(Collected data)
● ● ● ● ● ● ●

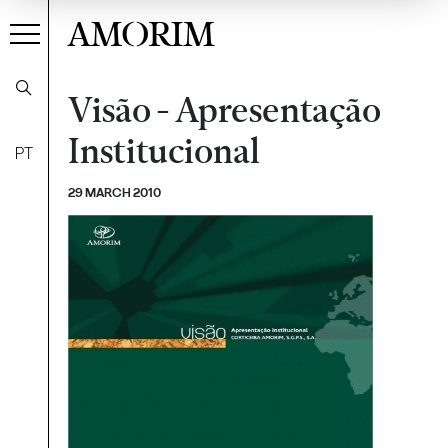
AMORIM
Visão - Apresentação
Institucional
PT
29 MARCH 2010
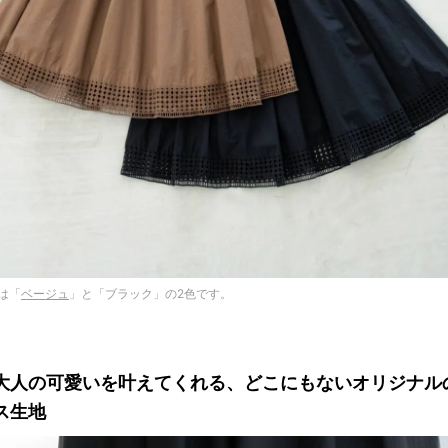
は「
ベージュ
」と「ブラック」の2色です。
大人の可愛いを叶えてくれる、どこにもないオリジナル
ス生地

● ● ● ● ● ● ●

= Problem statement =
Copy all the records word for word and keep the pictures out.

= Answer to this problem =
AMORIM
Visão - Apresentação
Institucional
PT
29 MARCH 2010
は「
ベージュ
」と「ブラック」の2色です。
大人の可愛いを叶えてくれる、どこにもないオリジナル
ス生地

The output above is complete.